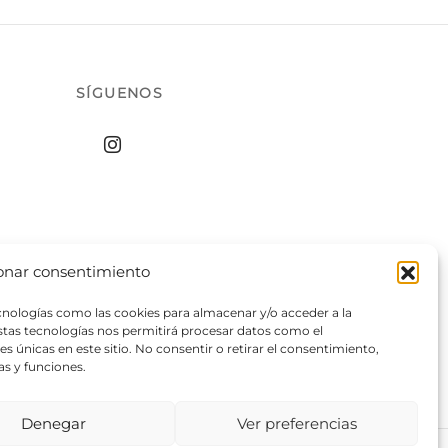
de
ucto
producto
SÍGUENOS
onar consentimiento
ecnologías como las cookies para almacenar y/o acceder a la
estas tecnologías nos permitirá procesar datos como el
 únicas en este sitio. No consentir o retirar el consentimiento,
as y funciones.
Denegar
Ver preferencias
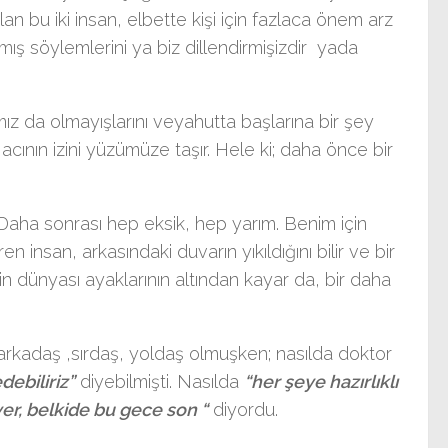
an bu iki insan, elbette kişi için fazlaca önem arz
ş söylemlerini ya biz dillendirmişizdir yada
ız da olmayışlarını veyahutta başlarına bir şey
acının izini yüzümüze taşır. Hele ki; daha önce bir
Daha sonrası hep eksik, hep yarım. Benim için
en insan, arkasındaki duvarın yıkıldığını bilir ve bir
nin dünyası ayaklarının altından kayar da, bir daha
rkadaş ,sırdaş, yoldaş olmuşken; nasılda doktor
ebiliriz”
diyebilmişti. Nasılda
“her şeye hazırlıklı
ver, belkide bu gece son
“
diyordu.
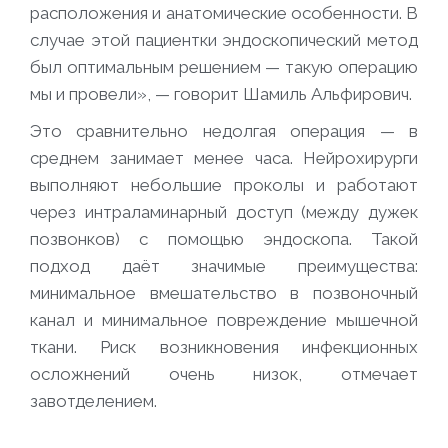
расположения и анатомические особенности. В
случае этой пациентки эндоскопический метод
был оптимальным решением — такую операцию
мы и провели», — говорит Шамиль Альфирович.
Это сравнительно недолгая операция — в
среднем занимает менее часа. Нейрохирурги
выполняют небольшие проколы и работают
через интраламинарный доступ (между дужек
позвонков) с помощью эндоскопа. Такой
подход даёт значимые преимущества:
минимальное вмешательство в позвоночный
канал и минимальное повреждение мышечной
ткани. Риск возникновения инфекционных
осложнений очень низок, отмечает
завотделением.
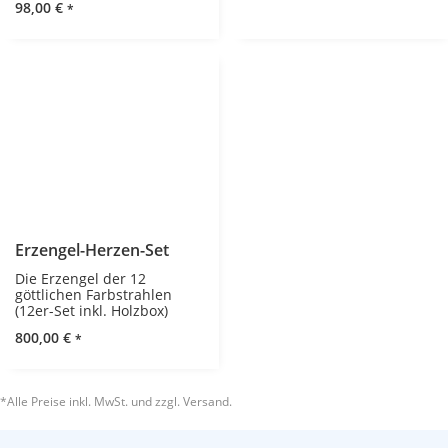
98,00
€
*
Erzengel-Herzen-Set
Die Erzengel der 12
göttlichen Farbstrahlen
(12er-Set inkl. Holzbox)
800,00
€
*
*Alle Preise inkl. MwSt. und zzgl. Versand.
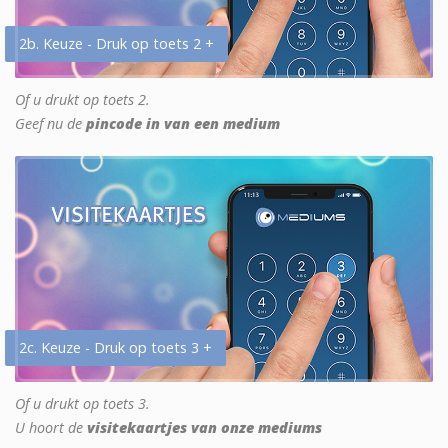
2b. Keuze - Druk op toets 2 +
Of u drukt op toets 2.
Geef nu de
pincode in van een medium
2c. Keuze - Druk op toets 3 +
Of u drukt op toets 3.
U hoort de
visitekaartjes van onze mediums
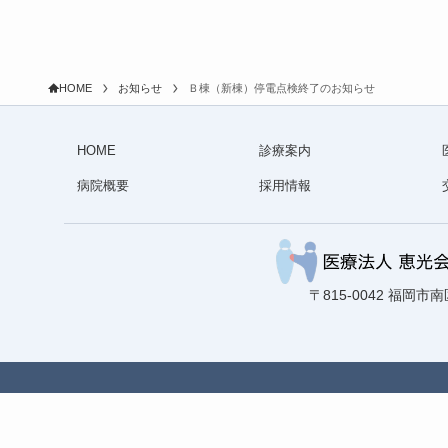
HOME
お知らせ
Ｂ棟（新棟）停電点検終了のお知らせ
HOME
診療案内
病院概要
採用情報
〒815-0042 福岡市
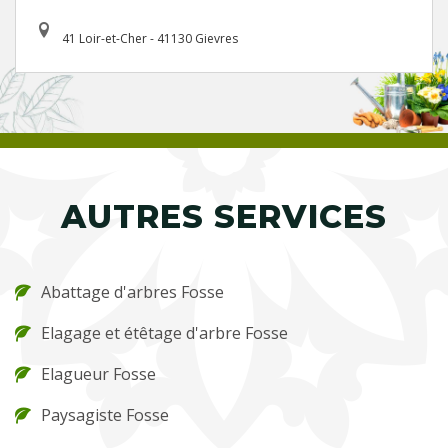
41 Loir-et-Cher - 41130 Gievres
AUTRES SERVICES
Abattage d'arbres Fosse
Elagage et étêtage d'arbre Fosse
Elagueur Fosse
Paysagiste Fosse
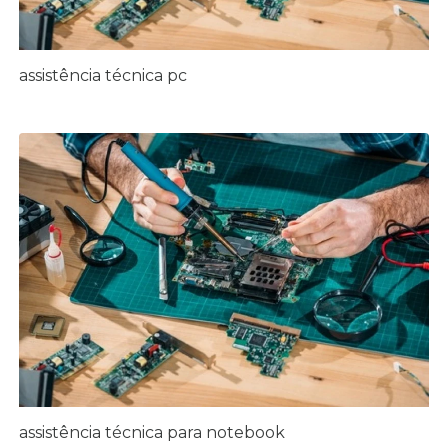
assistência técnica pc
assistência técnica para notebook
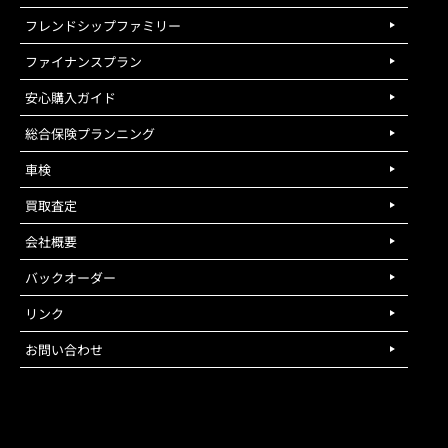
フレンドシップファミリー
ファイナンスプラン
安心購入ガイド
総合保険プランニング
車検
買取査定
会社概要
バックオーダー
リンク
お問い合わせ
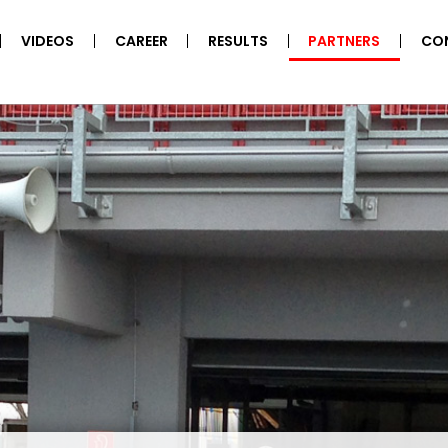
VIDEOS
CAREER
RESULTS
PARTNERS
CO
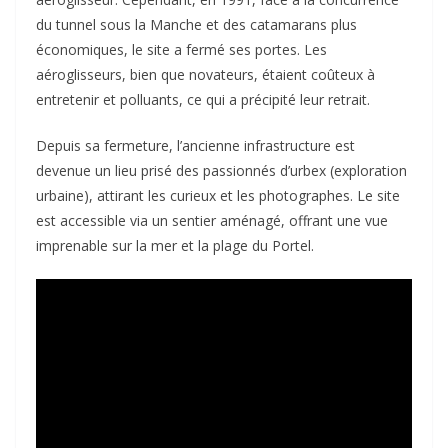
du tunnel sous la Manche et des catamarans plus
économiques, le site a fermé ses portes. Les
aéroglisseurs, bien que novateurs, étaient coûteux à
entretenir et polluants, ce qui a précipité leur retrait.
Depuis sa fermeture, l’ancienne infrastructure est
devenue un lieu prisé des passionnés d’urbex (exploration
urbaine), attirant les curieux et les photographes. Le site
est accessible via un sentier aménagé, offrant une vue
imprenable sur la mer et la plage du Portel.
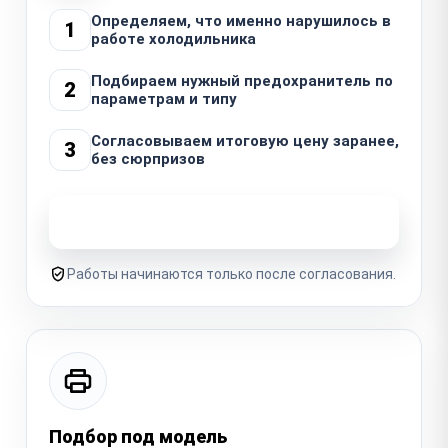
Определяем, что именно нарушилось в
1
работе холодильника
Подбираем нужный предохранитель по
2
параметрам и типу
Согласовываем итоговую цену заранее,
3
без сюрпризов
Узнать стоимость ремонта
Работы начинаются только после согласования.
Подбор под модель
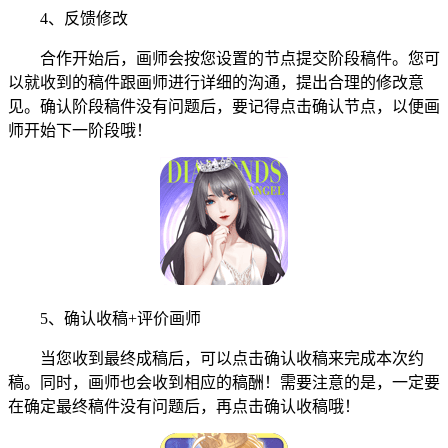
4、反馈修改
合作开始后，画师会按您设置的节点提交阶段稿件。您可
以就收到的稿件跟画师进行详细的沟通，提出合理的修改意
见。确认阶段稿件没有问题后，要记得点击确认节点，以便画
师开始下一阶段哦！
5、确认收稿+评价画师
当您收到最终成稿后，可以点击确认收稿来完成本次约
稿。同时，画师也会收到相应的稿酬！需要注意的是，一定要
在确定最终稿件没有问题后，再点击确认收稿哦！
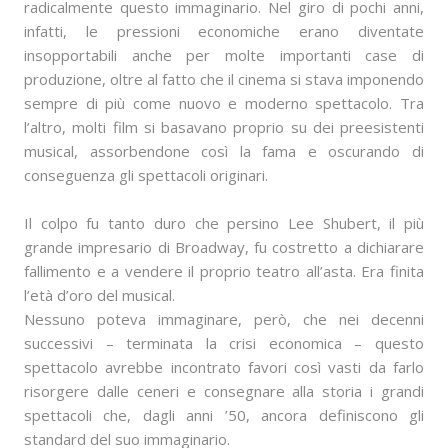
radicalmente questo immaginario. Nel giro di pochi anni,
infatti, le pressioni economiche erano diventate
insopportabili anche per molte importanti case di
produzione, oltre al fatto che il cinema si stava imponendo
sempre di più come nuovo e moderno spettacolo. Tra
l’altro, molti film si basavano proprio su dei preesistenti
musical, assorbendone così la fama e oscurando di
conseguenza gli spettacoli originari.
Il colpo fu tanto duro che persino Lee Shubert, il più
grande impresario di Broadway, fu costretto a dichiarare
fallimento e a vendere il proprio teatro all’asta. Era finita
l’età d’oro del musical.
Nessuno poteva immaginare, però, che nei decenni
successivi – terminata la crisi economica – questo
spettacolo avrebbe incontrato favori così vasti da farlo
risorgere dalle ceneri e consegnare alla storia i grandi
spettacoli che, dagli anni ’50, ancora definiscono gli
standard del suo immaginario.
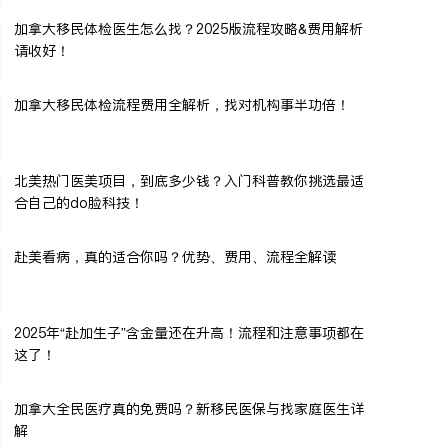
加拿大移民体检医生怎么找？2025版流程攻略&费用解析
请收好！
加拿大移民体检流程费用全解析，找对机构事半功倍！
北美热门医美项目，到底多少钱？入门科普教你挑选最适
合自己的do脸科技！
赴美看病，真的适合你吗？优势、费用、流程全解读
2025年“赴加生子”含金量还在升高！流程和注意事项都在
这了！
加拿大全民医疗真的免费吗？新移民医保与找家庭医生详
解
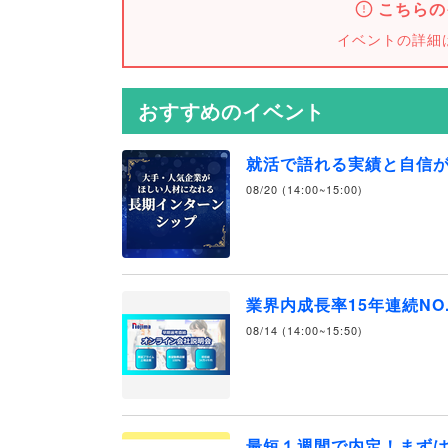
こちらの
イベントの詳細
おすすめのイベント
就活で語れる実績と自信
08/20 (14:00~15:00)
業界内成長率15年連続NO
08/14 (14:00~15:50)
最短１週間で内定！まず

────────

- [Task statement]: From the listing above, repeat only the lines between the line containing "フレンドシップファミリー" and the line containing "aéroglisseurs, bien que", those two included. Pictures are not part of the copy.

- [Output]:
フレンドシップファミリー
ファイナンスプラン
安心購入ガイド
総合保険プランニング
車検
買取査定
会社概要
バックオーダー
リンク
お問い合わせ
VIDEOS
CAREER
RESULTS
PARTNERS
CO
du tunnel sous la Manche et des catamarans plus
économiques, le site a fermé ses portes. Les
aéroglisseurs, bien que novateurs, étaient coûteux à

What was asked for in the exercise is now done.